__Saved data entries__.

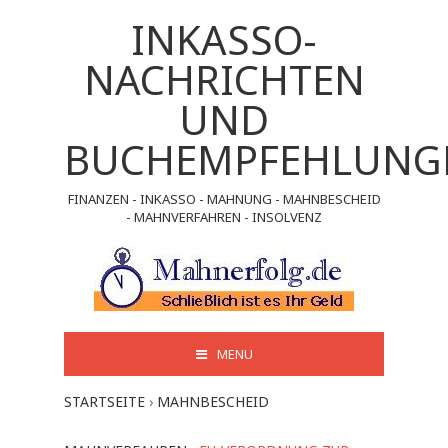
INKASSO-
NACHRICHTEN
UND
BUCHEMPFEHLUNG
FINANZEN - INKASSO - MAHNUNG - MAHNBESCHEID
- MAHNVERFAHREN - INSOLVENZ
MENU
STARTSEITE
›
MAHNBESCHEID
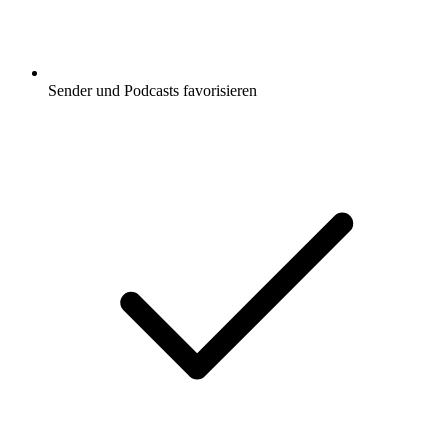
Sender und Podcasts favorisieren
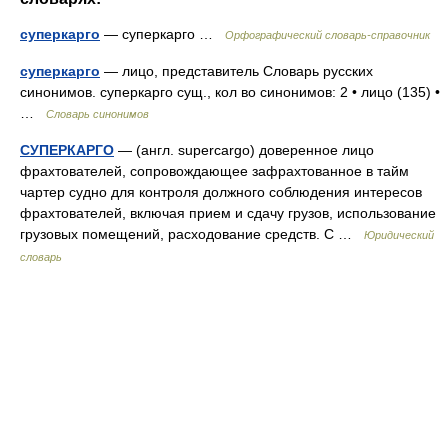
суперкарго
— суперкарго …
Орфографический словарь-справочник
суперкарго
— лицо, представитель Словарь русских
синонимов. суперкарго сущ., кол во синонимов: 2 • лицо (135) •
…
Словарь синонимов
СУПЕРКАРГО
— (англ. supercargo) доверенное лицо
фрахтователей, сопровождающее зафрахтованное в тайм
чартер судно для контроля должного соблюдения интересов
фрахтователей, включая прием и сдачу грузов, использование
грузовых помещений, расходование средств. С …
Юридический
словарь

__DIRECTIONS__.
Using the records above, filter out every line that lacks the string "INKASSO" and copy the rest.

__REPLY__.
INKASSO-
FINANZEN - INKASSO - MAHNUNG - MAHNBESCHEID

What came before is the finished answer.